Her voice is strong and clear and she tentatively makes eye contact with Aina. As if she’s challenging her.

Aina writes something on her notepad and then moves on to the next woman. She’s the oldest one in the group, probably in her sixties, permed hair, dyed red, and fingernails yellow from smoking. Her face is wrinkled and marked with age spots. Everything about her seems tired and downtrodden. As if life hasn’t been kind to her. For a second I wonder what I have in common with these women. Probably nothing, I scold myself silently. I urge myself to focus on them, the women in the group, not on myself. I feel like a hopeless egocentric and keenly long to be outside in the darkness thick with rain.

“I’m Sirkka,” the woman says in a thick Finnish accent. “I’m here because I was abused by my husband. As I have now come to understand, after all these years. He died last winter, and after that I started wondering.”

She sighs, a sigh so deep that it causes all other activity in the room to cease. She has everyone’s attention.

“I wish . . .” Doubt. “I wish I could start over again, like you young girls who are here. I’m too old now, but I guess I still hope that I can . . .” More
doubt. “Make peace with myself, maybe.” Sirkka bobs her head to indicate that she’s said what she wanted to.

Now to the last of the participants, a beautiful woman in her forties, short, dark hair that frames her face, green eyes, deep, wine-red lipstick, perfectly applied. She’s impeccably dressed, the kind of woman you notice. She glances up from the table and decides to focus on me instead of Aina.

“I’m Hillevi, and right now I’m living in a shelter with my three kids, my boys.” Hillevi smiles and looks happy, maybe at the thought of her sons.

“I lived in Solgården before I started getting beaten up by the father of my sons, uh, well, my husband.” Hillevi pauses. It’s not an interruption because she’s not sure what to say next, but rather a carefully considered pause, and it strikes me that Hillevi is an experienced speaker, comfortable talking in front of a group. She looks around the table but then turns her eyes back to me.

“I can live with the fact that he beat me. I was raised to believe in marriage. My parents are conservative Baptists and they taught me that marriage is for better or worse, come rain or shine. Jakob didn’t hit me often, and afterward he was always unbelievably full of remorse. He’s not a misogynist. He respects me. He loves me. He’s just so hot-tempered. He just gets so mad. We’ve seen a marriage counselor. Jakob has been trying, working on his behavior. I thought it had gotten better.” Hillevi stops to think. “It did get better. Really. But then he hit Lukas.”

She stops talking again.

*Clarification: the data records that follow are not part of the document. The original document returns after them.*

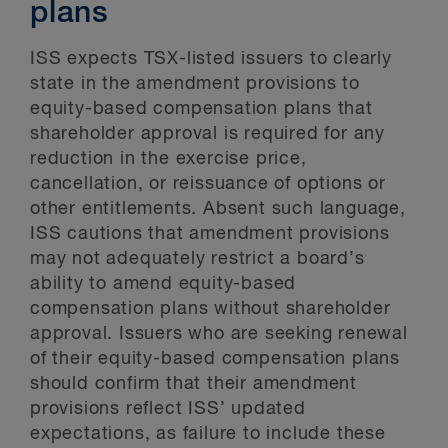
plans
ISS expects TSX-listed issuers to clearly
state in the amendment provisions to
equity-based compensation plans that
shareholder approval is required for any
reduction in the exercise price,
cancellation, or reissuance of options or
other entitlements. Absent such language,
ISS cautions that amendment provisions
may not adequately restrict a board’s
ability to amend equity-based
compensation plans without shareholder
approval. Issuers who are seeking renewal
of their equity-based compensation plans
should confirm that their amendment
provisions reflect ISS’ updated
expectations, as failure to include these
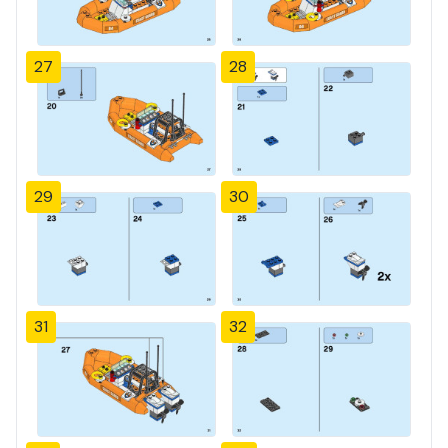
27
28
29
30
31
32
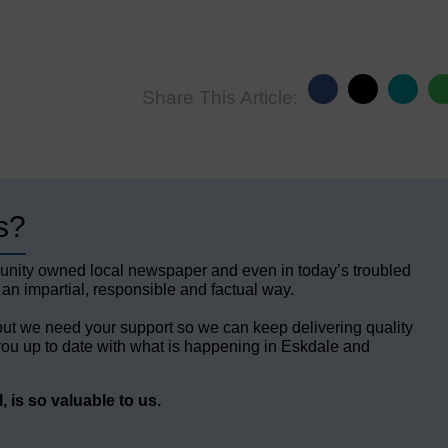
Share This Article:
s?
unity owned local newspaper and even in today’s troubled
 an impartial, responsible and factual way.
but we need your support so we can keep delivering quality
ou up to date with what is happening in Eskdale and
 is so valuable to us.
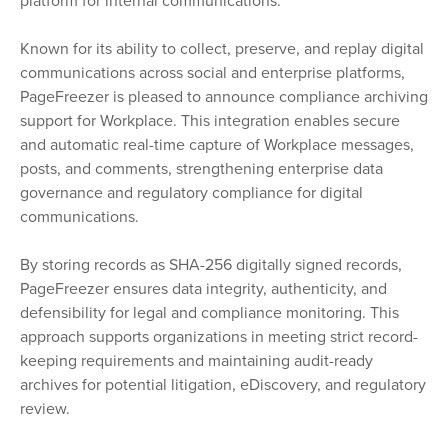
platform for internal communications.
Known for its ability to collect, preserve, and replay digital
communications across social and enterprise platforms,
PageFreezer is pleased to announce compliance archiving
support for Workplace. This integration enables secure
and automatic real-time capture of Workplace messages,
posts, and comments, strengthening enterprise data
governance and regulatory compliance for digital
communications.
By storing records as SHA-256 digitally signed records,
PageFreezer ensures data integrity, authenticity, and
defensibility for legal and compliance monitoring. This
approach supports organizations in meeting strict record-
keeping requirements and maintaining audit-ready
archives for potential litigation, eDiscovery, and regulatory
review.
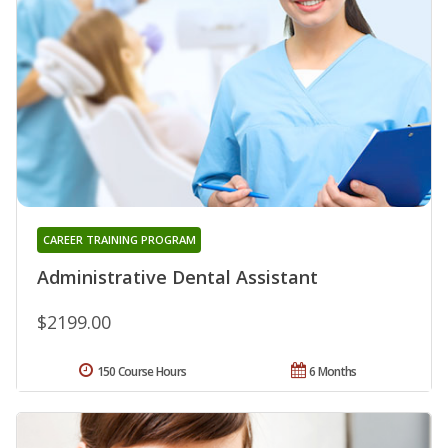
CAREER TRAINING PROGRAM
Administrative Dental Assistant
$2199.00
150 Course Hours
6 Months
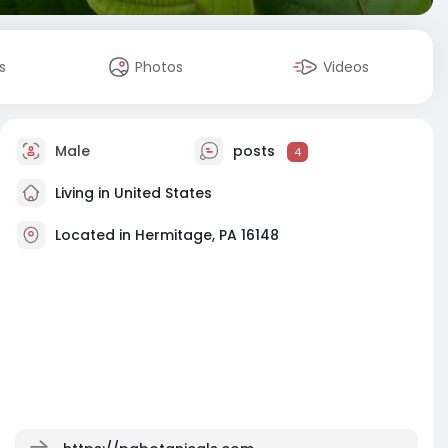
s
Photos
Videos
Male
posts
4
Living in United States
Located in Hermitage, PA 16148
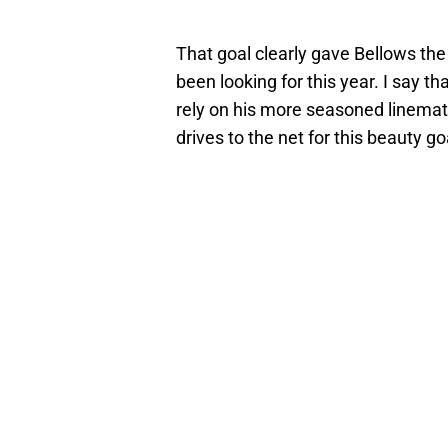
That goal clearly gave Bellows th
been looking for this year. I say t
rely on his more seasoned linema
drives to the net for this beauty go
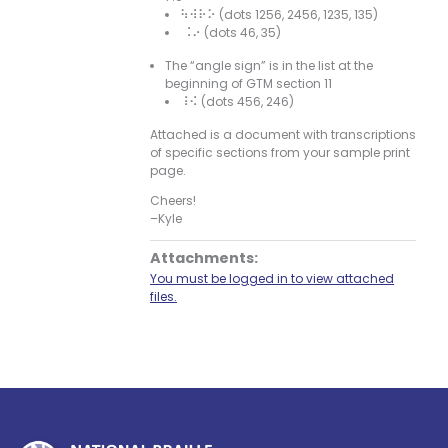
⠳⠺⠗⠕ (dots 1256, 2456, 1235, 135)
⠨⠔ (dots 46, 35)
The “angle sign” is in the list at the
beginning of GTM section 11
⠸⠪ (dots 456, 246)
Attached is a document with transcriptions
of specific sections from your sample print
page.
Cheers!
–Kyle
Attachments:
You must be logged in to view attached
files.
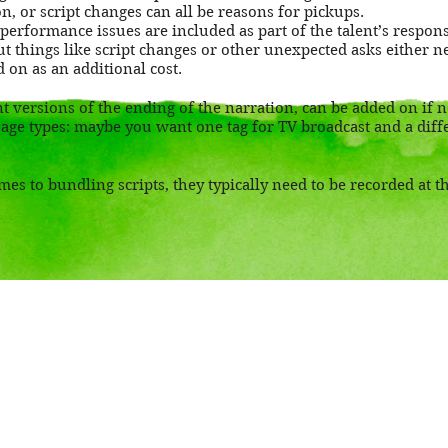
n, or script changes can all be reasons for pickups.
 performance issues are included as part of the talent’s respons
 but things like script changes or other unexpected asks either n
d on as an additional cost.
nt versions of the ending of the narration, can be added on if 
age types: maybe you want one tag for TV broadcast and a diffe
es to bundling scripts, they typically need to be recorded at 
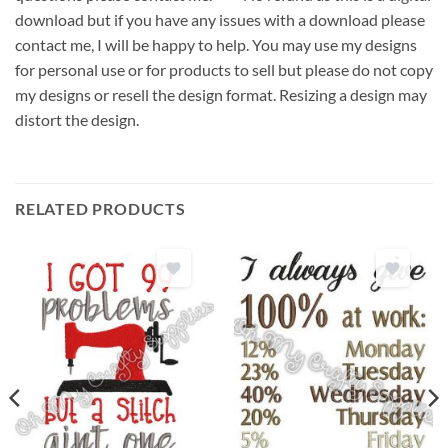
download but if you have any issues with a download please
contact me, I will be happy to help. You may use my designs
for personal use or for products to sell but please do not copy
my designs or resell the design format. Resizing a design may
distort the design.
RELATED PRODUCTS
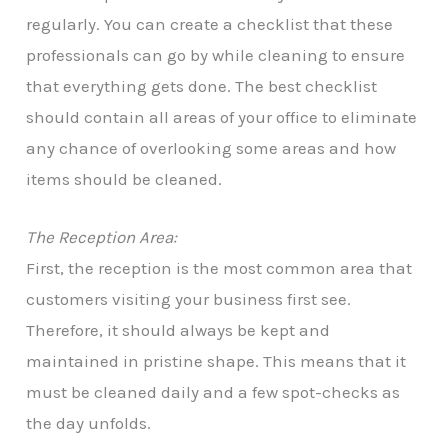
regularly. You can create a checklist that these
professionals can go by while cleaning to ensure
that everything gets done. The best checklist
should contain all areas of your office to eliminate
any chance of overlooking some areas and how
items should be cleaned.
The Reception Area:
First, the reception is the most common area that
customers visiting your business first see.
Therefore, it should always be kept and
maintained in pristine shape. This means that it
must be cleaned daily and a few spot-checks as
the day unfolds.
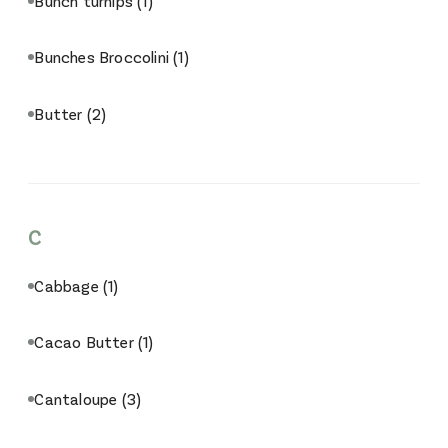
Bunch turnips
(1)
Bunches Broccolini
(1)
Butter
(2)
C
Cabbage
(1)
Cacao Butter
(1)
Cantaloupe
(3)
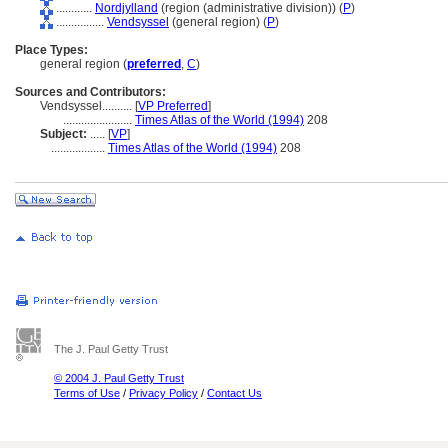
............
Nordjylland
(region (administrative division)) (
P
)
................
Vendsyssel
(general region) (
P
)
Place Types:
general region (
preferred
,
C
)
Sources and Contributors:
Vendsyssel..........
[
VP Preferred
]
.......................
Times Atlas of the World (1994)
208
Subject:
.....
[
VP
]
..................
Times Atlas of the World (1994)
208
The J. Paul Getty Trust
© 2004 J. Paul Getty Trust
Terms of Use
/
Privacy Policy
/
Contact Us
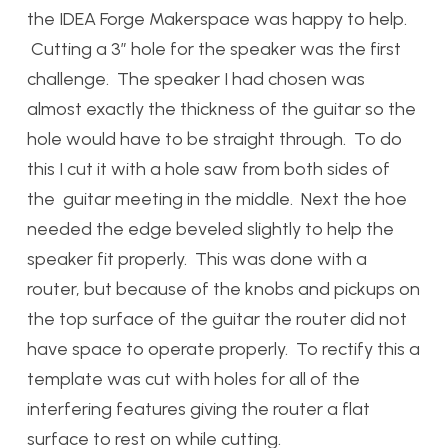
the IDEA Forge Makerspace was happy to help.
Cutting a 3″ hole for the speaker was the first
challenge. The speaker I had chosen was
almost exactly the thickness of the guitar so the
hole would have to be straight through. To do
this I cut it with a hole saw from both sides of
the guitar meeting in the middle. Next the hoe
needed the edge beveled slightly to help the
speaker fit properly. This was done with a
router, but because of the knobs and pickups on
the top surface of the guitar the router did not
have space to operate properly. To rectify this a
template was cut with holes for all of the
interfering features giving the router a flat
surface to rest on while cutting.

I look her in the eye and only now do I see the shame.

“He hit Lukas, that’s our oldest son. He’s almost seven.”

Hillevi bursts into tears and lets them flow down her cheeks and down over her thin, pale neck.

“I’m here because I need to accept that I can’t live with the man I love and because I need to forgive myself for not being able to protect our children.”

I nod slowly to confirm that I’ve heard what she said. That I’ve witnessed that her world is crumbling and needs to be put back together in a new way.

Aina’s voice brings me back to the group again and to the evening’s agenda.

“Okay,” she says. “Now we know a little more about each other. We thought we would proceed by describing some of the common reactions in people who have been the victims of these types of things, and also some of the most common phases people go through in dealing with such a crisis. But this isn’t a lecture. It’s intended more as a dialogue, so please feel free to interrupt me.”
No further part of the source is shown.